Column by Carly Grenfell
What if my terrible day is actually someone else’s great day? What if my average day is someone else’s everyday life? What if, beneath every hardship I’ve faced, someone has it worse than I do?
As athletes, students, adults and professionals, we all have our crosses to bear — some heavier than others.
We’ve all been knocked down, slapped in the face and then it happens all over again.
But how is it that we lessen the blow?
Without clumping everyone into one general observation, many of us talk about it.
We let out the steam, word vomit to our best friends and rant until there is no more to rant about.
Maybe post a Facebook status, tweet about it or make a call to Mom.
Regardless, when things don’t go our way, it can often be the heart and soul of our day-to-day conversations.
This is not to diminish the way we as human beings choose to cope.
It is not to be completely insensitive to the struggles every person endures. And it is certainly not to condemn something that, quite frankly, is part of our human nature. What is it then?
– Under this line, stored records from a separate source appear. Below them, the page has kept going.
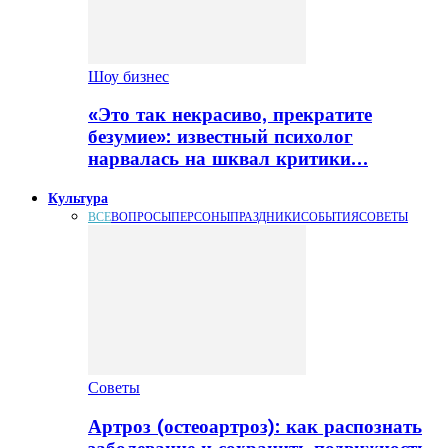
Шоу бизнес
«Это так некрасиво, прекратите
безумие»: известный психолог
нарвалась на шквал критики…
Культура
ВСЕ
ВОПРОСЫ
ПЕРСОНЫ
ПРАЗДНИКИ
СОБЫТИЯ
СОВЕТЫ
Советы
Артроз (остеоартроз): как распознать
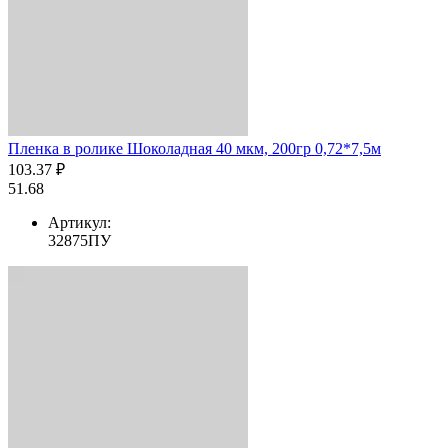
Пленка в ролике Шоколадная 40 мкм, 200гр 0,72*7,5м
103.37 ₽
51.68
Артикул:
32875ПУ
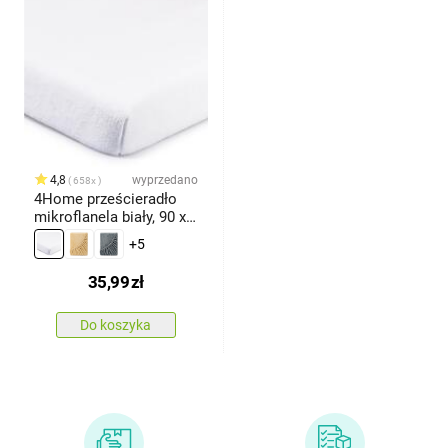
4,8
wyprzedano
658x
4Home prześcieradło
mikroflanela biały, 90 x
200 cm
+5
35,99
zł
Do koszyka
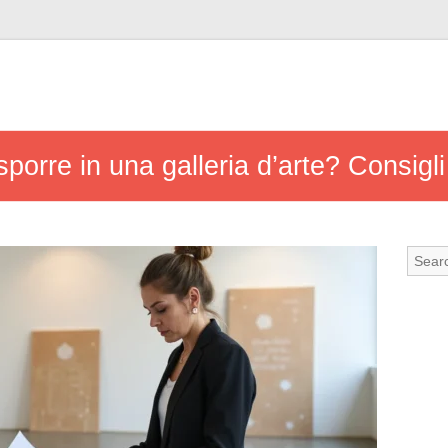
sporre in una galleria d’arte? Consigli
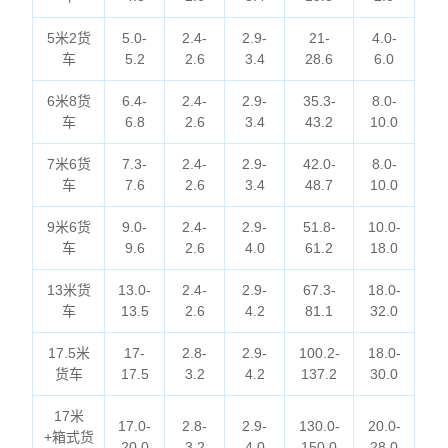
5米2货
5.0-
2.4-
2.9-
21-
4.0-
车
5.2
2.6
3.4
28.6
6.0
6米8货
6.4-
2.4-
2.9-
35.3-
8.0-
车
6.8
2.6
3.4
43.2
10.0
7米6货
7.3-
2.4-
2.9-
42.0-
8.0-
车
7.6
2.6
3.4
48.7
10.0
9米6货
9.0-
2.4-
2.9-
51.8-
10.0-
车
9.6
2.6
4.0
61.2
18.0
13米货
13.0-
2.4-
2.9-
67.3-
18.0-
车
13.5
2.6
4.2
81.1
32.0
17.5米
17-
2.8-
2.9-
100.2-
18.0-
货车
17.5
3.2
4.2
137.2
30.0
17米
17.0-
2.8-
2.9-
130.0-
20.0-
+箱式货
20.0
3.2
4.0
150.0
28.0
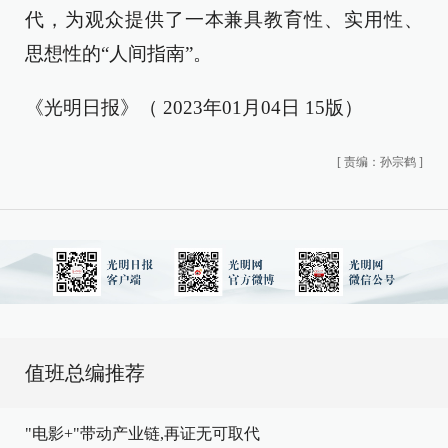
代，为观众提供了一本兼具教育性、实用性、
思想性的“人间指南”。
《光明日报》（ 2023年01月04日 15版）
[
责编：孙宗鹤
]
值班总编推荐
"电影+"带动产业链,再证无可取代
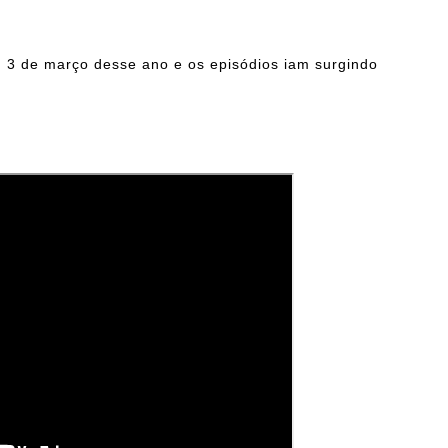
m 3 de março desse ano e os episódios iam surgindo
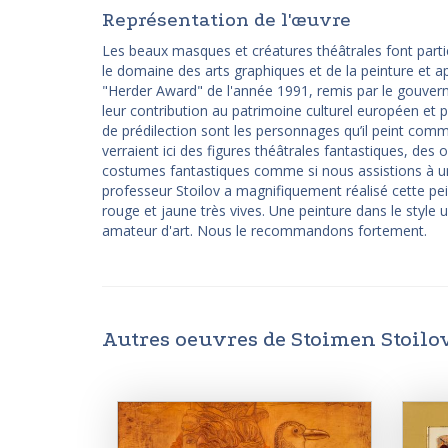
Représentation de l'œuvre
Les beaux masques et créatures théâtrales font partie
le domaine des arts graphiques et de la peinture et ap
"Herder Award" de l'année 1991, remis par le gouvern
leur contribution au patrimoine culturel européen et 
de prédilection sont les personnages qu’il peint comm
verraient ici des figures théâtrales fantastiques, des
costumes fantastiques comme si nous assistions à une
professeur Stoilov a magnifiquement réalisé cette peint
rouge et jaune très vives. Une peinture dans le style un
amateur d'art. Nous le recommandons fortement.
Autres oeuvres de Stoimen Stoilo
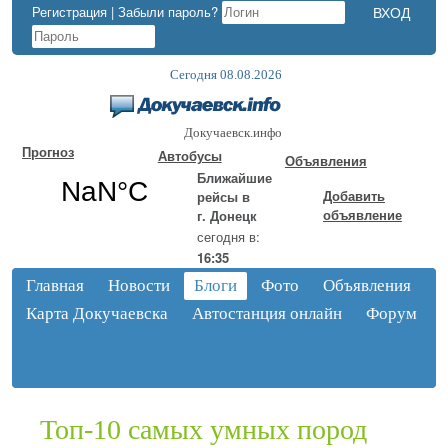
Регистрация
|
Забыли пароль?
Сегодня 08.08.2026
Докучаевск.инфо
Прогноз
Автобусы
Объявления
Ближайшие
Добавить
рейсы в
объявление
г. Донецк
сегодня в:
16:35
Главная
Новости
Блоги
Фото
Объявления
Карта Докучаевска
Автостанция онлайн
Форум
Топ-10 самых умных пород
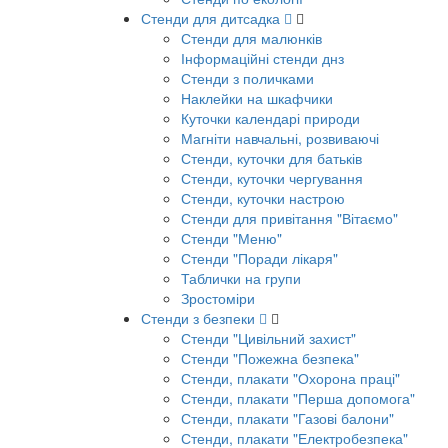
Стенди для дитсадка
Стенди для малюнків
Інформаційні стенди днз
Стенди з поличками
Наклейки на шкафчики
Куточки календарі природи
Магніти навчальні, розвиваючі
Стенди, куточки для батьків
Стенди, куточки чергування
Стенди, куточки настрою
Стенди для привітання "Вітаємо"
Стенди "Меню"
Стенди "Поради лікаря"
Таблички на групи
Зростоміри
Стенди з безпеки
Стенди "Цивільний захист"
Стенди "Пожежна безпека"
Стенди, плакати "Охорона праці"
Стенди, плакати "Перша допомога"
Стенди, плакати "Газові балони"
Стенди, плакати "Електробезпека"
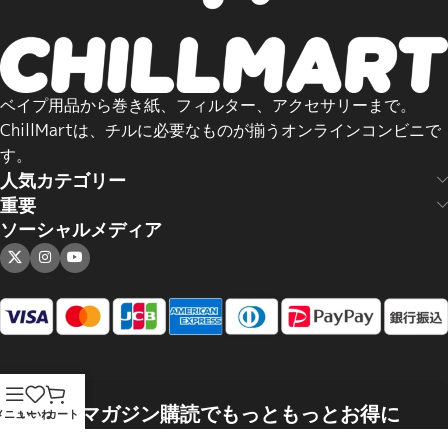
ベイプ用品から巻き紙、フィルター、アクセサリーまで。
ChillMartは、チルに必要なものが揃うオンラインコンビニで
す。
人気カテゴリー
重要
ソーシャルメディア
メールマガジン購読でもっともっとお得に
メニュー
いいね
カート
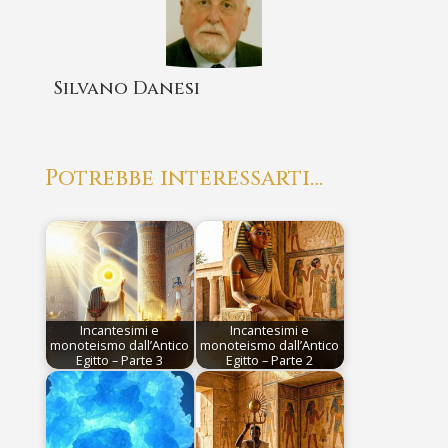
Silvano Danesi
Potrebbe interessarti…
Incantesimi e
Incantesimi e
monoteismo dall’Antico
monoteismo dall’Antico
Egitto – Parte 3
Egitto – Parte 2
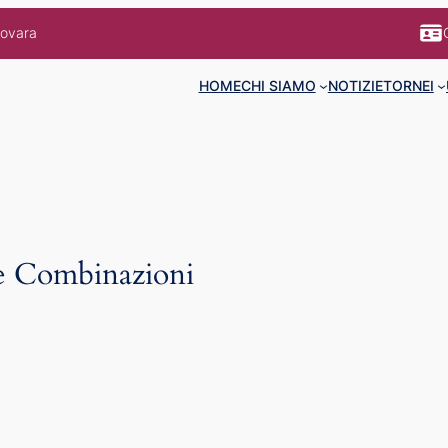
Novara
HOME
CHI SIAMO
NOTIZIE
TORNEI
e Combinazioni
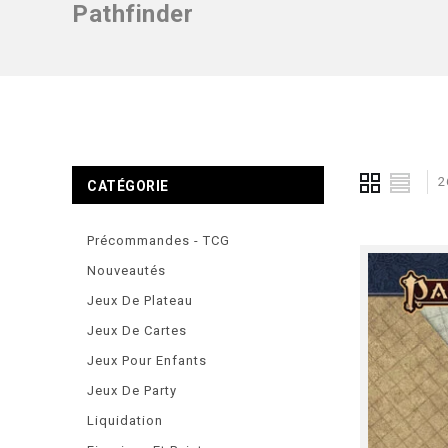
Pathfinder
2
CATÉGORIE
Précommandes - TCG
Nouveautés
Jeux De Plateau
Jeux De Cartes
Jeux Pour Enfants
Jeux De Party
Liquidation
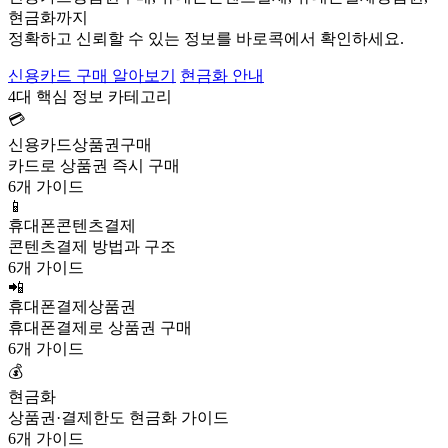
현금화까지
정확하고 신뢰할 수 있는 정보를 바로콕에서 확인하세요.
신용카드 구매 알아보기
현금화 안내
4대 핵심 정보 카테고리
💳
신용카드상품권구매
카드로 상품권 즉시 구매
6개 가이드
📱
휴대폰콘텐츠결제
콘텐츠결제 방법과 구조
6개 가이드
📲
휴대폰결제상품권
휴대폰결제로 상품권 구매
6개 가이드
💰
현금화
상품권·결제한도 현금화 가이드
6개 가이드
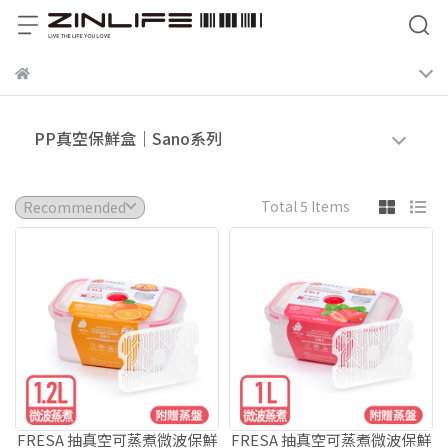
PP真空保鮮盒｜Sano系列
Total 5 Items
FRESA 抽真空可蒸煮微波保鮮
FRESA 抽真空可蒸煮微波保鮮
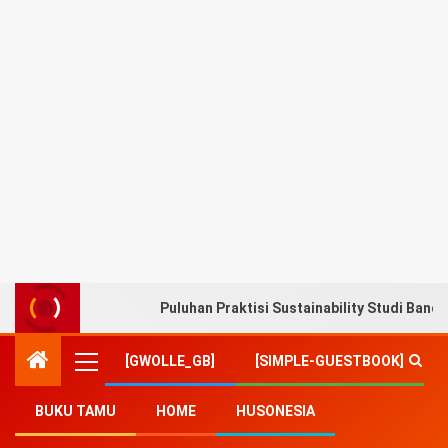
Puluhan Praktisi Sustainability Studi Band
[GWOLLE_GB]
[SIMPLE-GUESTBOOK]
BUKU TAMU
HOME
HUSONESIA
Home
-
Politik
-
Pilpres 2024, Forum Kebangsaan Siap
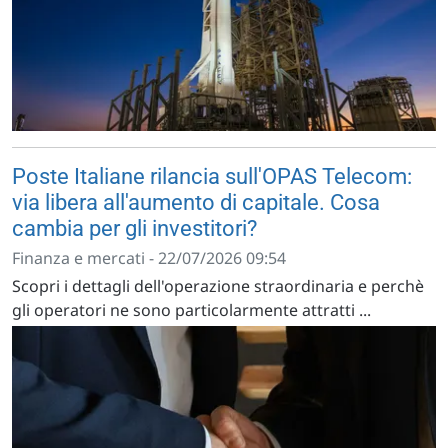
Poste Italiane rilancia sull'OPAS Telecom:
via libera all'aumento di capitale. Cosa
cambia per gli investitori?
Finanza e mercati - 22/07/2026 09:54
Scopri i dettagli dell'operazione straordinaria e perchè
gli operatori ne sono particolarmente attratti ...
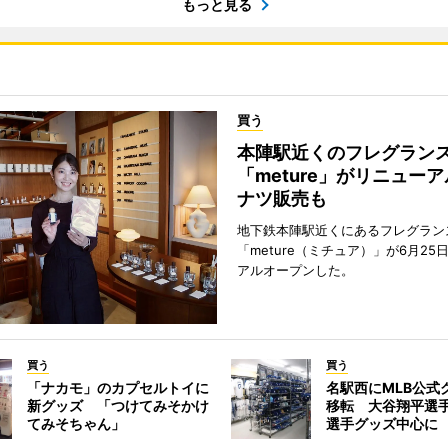
もっと見る
買う
本陣駅近くのフレグラン
「meture」がリニュー
ナツ販売も
地下鉄本陣駅近くにあるフレグラン
「meture（ミチュア）」が6月25
アルオープンした。
買う
買う
「ナカモ」のカプセルトイに
名駅西にMLB公式
新グッズ 「つけてみそかけ
移転 大谷翔平選
てみそちゃん」
選手グッズ中心に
In essence, it is something to reflect upon. I’ve had the opportunity to participate in an outreach program for a non-profit organization called Team Impact.
This was the same organization that helped sign on 7-year-old cancer survivor Jack Conlon to our very own Drake football team.
The organization’s mission is to pair up kids with life-threatening illnesses to college athletic teams, and it is my job to get the word out.
Now, let’s see how everything I just talked about actually comes full circle.
Failed a test? Had a bad practice? Got dumped by your significant other? You have it pretty good.
Jack Conlon? Fighting for his life at 7 years old.
Millions of other kids? Literally fighting for their lives, enduring treatment and getting probed with needles on the daily.
When in doubt, save tweet to draft.
When in doubt, use the backspace button.
When in doubt, ask yourself one question. Does someone have it worse than I do?